No. That is no typo. I said Neptune. According to the story in USA Today
under the new rules for a planet: "a celestial body that is in orbit around the sun, has sufficient mass for its self-gravity to overcome rigid body forces so that it assumes a ... nearly round shape, and has cleared the neighborhood around its orbit."So, Neptune has not cleared the neighborhood around its orbit. The planet formerly known as Pluto (wait a second, scratch that, reverse it) overlaps it. Now on to the jokes...Pluto is automatically disqualified because its oblong orbit overlaps with Neptune's.
Jocelyn Bell Burnell, who oversaw the proceedings cracked this one:
"It could be argued that we are creating an umbrella called 'planet' under which the dwarf planets exist," she said, drawing laughter by waving a stuffed Pluto of Walt Disney fame beneath a real umbrella.That might have been funny if the Pluto was named Sneezy or Dopey or even Doc. Please Jocelyn, leave the jokes to us engineers.
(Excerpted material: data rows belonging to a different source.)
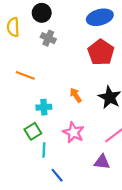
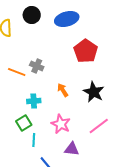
blue ellipse: (100, 17) -> (67, 19), moved
gray cross: (48, 38) -> (37, 66), moved
purple triangle: (102, 162) -> (72, 149), moved

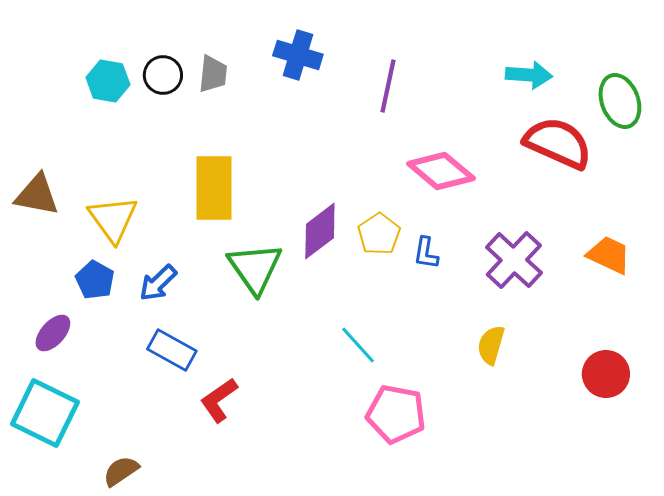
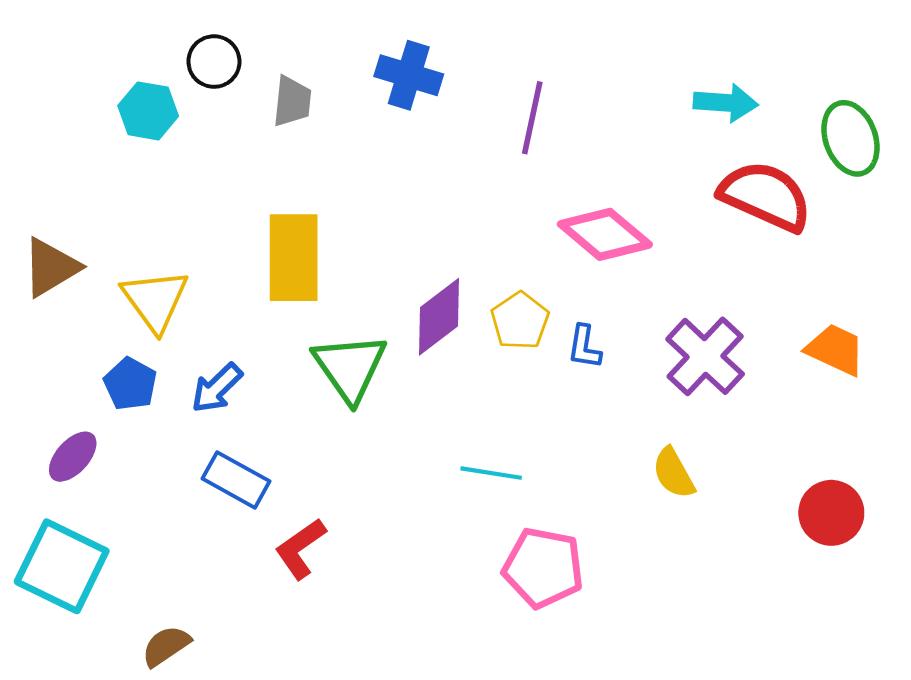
black circle: (163, 75) -> (214, 62), moved
brown triangle: (37, 195) -> (51, 267), turned -42
cyan line: (358, 345) -> (491, 473), turned -39
yellow semicircle: (491, 345) -> (674, 473), turned -45

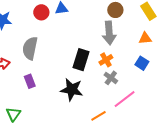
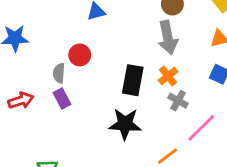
red circle: (41, 12) -> (80, 55), moved
gray semicircle: (30, 48) -> (59, 73), size x0.6
purple rectangle: (30, 81) -> (62, 98), moved

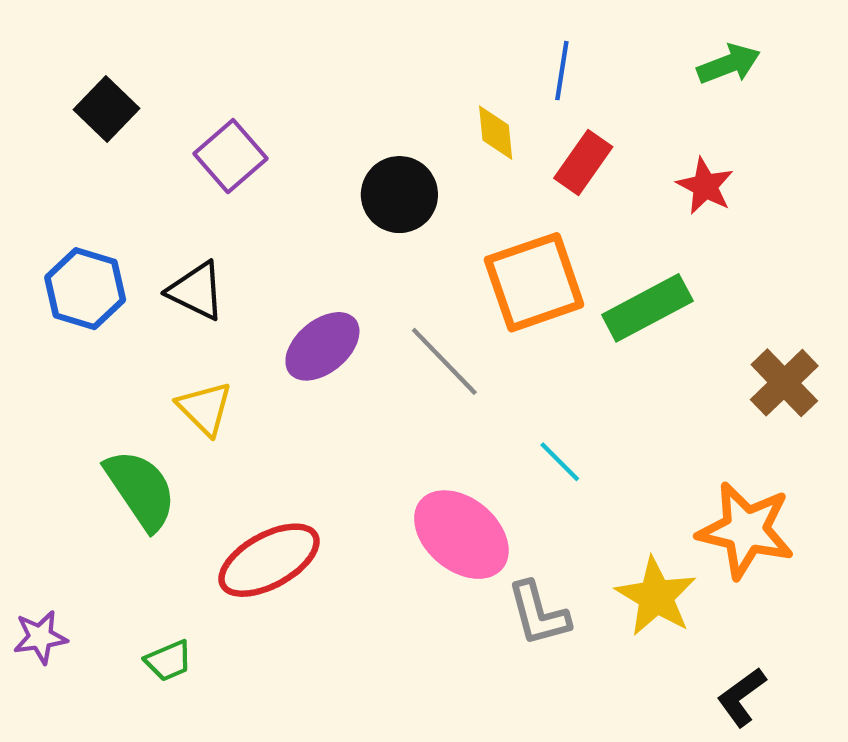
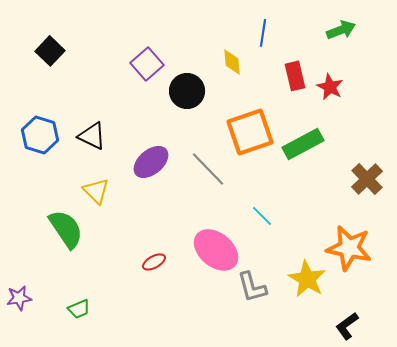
purple square: (231, 156) -> (147, 64), moved
red rectangle: (583, 162) -> (295, 76), moved, turned -48
red ellipse: (269, 560) -> (154, 262), moved, size x0.5

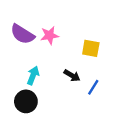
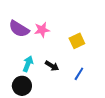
yellow square: (91, 48) -> (77, 41), turned -35
black arrow: (72, 75) -> (52, 66), moved

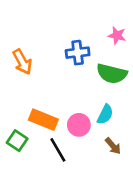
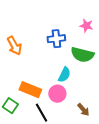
cyan semicircle: (105, 114) -> (64, 75), moved

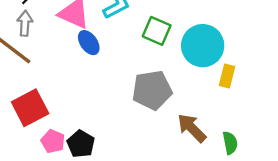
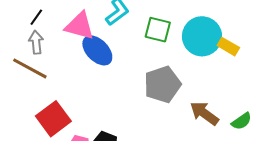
blue ellipse: (89, 43) -> (97, 50), size x1.4
yellow rectangle: (227, 76) -> (228, 47), moved, turned -65
green semicircle: (230, 143) -> (242, 121), turned 75

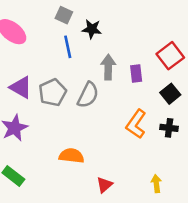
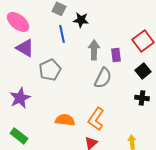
purple triangle: (21, 87) -> (25, 48), moved
gray semicircle: (88, 95) -> (103, 78), moved
orange L-shape: (136, 124) -> (96, 119), moved

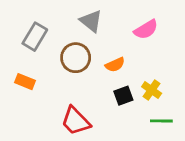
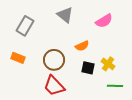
brown circle: (76, 58) -> (54, 60), moved
black square: (123, 96) -> (88, 68), turned 32

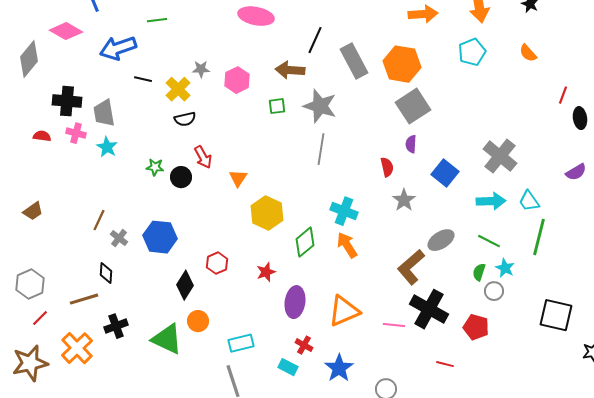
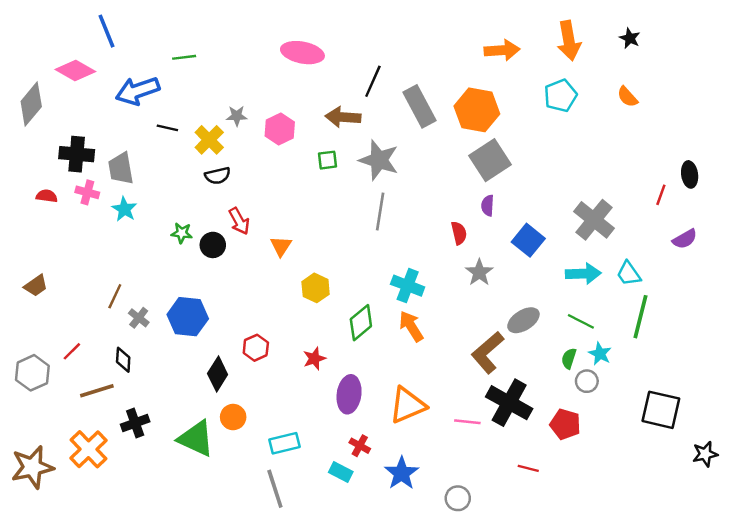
red line: (563, 95) -> (661, 195), moved
yellow hexagon: (267, 213) -> (316, 288), size x0.7
red line: (40, 318) -> (72, 351), moved

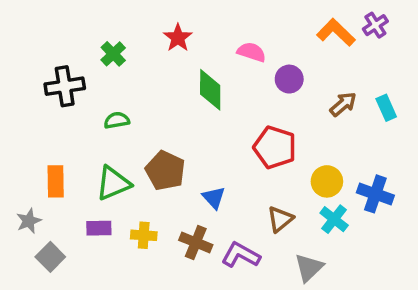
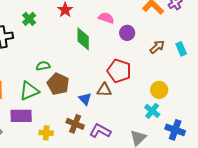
green semicircle: (117, 120) -> (43, 66), moved
yellow circle: (327, 181) -> (159, 90), moved
blue cross: (375, 194) -> (175, 130), moved
brown triangle: (280, 219) -> (104, 90), moved, turned 42
purple rectangle: (99, 228) -> (21, 116), size x1.5
yellow cross: (144, 235) -> (46, 133), moved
But all of this is moot. Aside from these so-called "astronomers" the only people that care about this are the people that create mnemonics (mnemonimers?) and boys ages 5-13 who can now show up their uncles in more than just dinosaur name knowledge.
4 comments:
Did you notice that the clear the orbit criteria was qualified: "...meaning it is not surrounded by objects of similar size and characteristics." Neptune:4x the size of the Earth; Pluto: smaller than Earth's moon.
Apparently USA Today changed the article. (Notice that Jocelyn's "joke" is gone.)
They may as well said that the definition of a planet is it is either Mercury, Venus, Earth, blah, blah, blah. To pretend that this was some kind of scientific endeavor is a joke.
Wow! They have changed it twice. When I pulled the quote yesterday, her joke was definitely still in it. Now, I see it is not. That is really bizarre.
I don't think that is a good precedent. I could see them correcting errors but they've completely changed the article.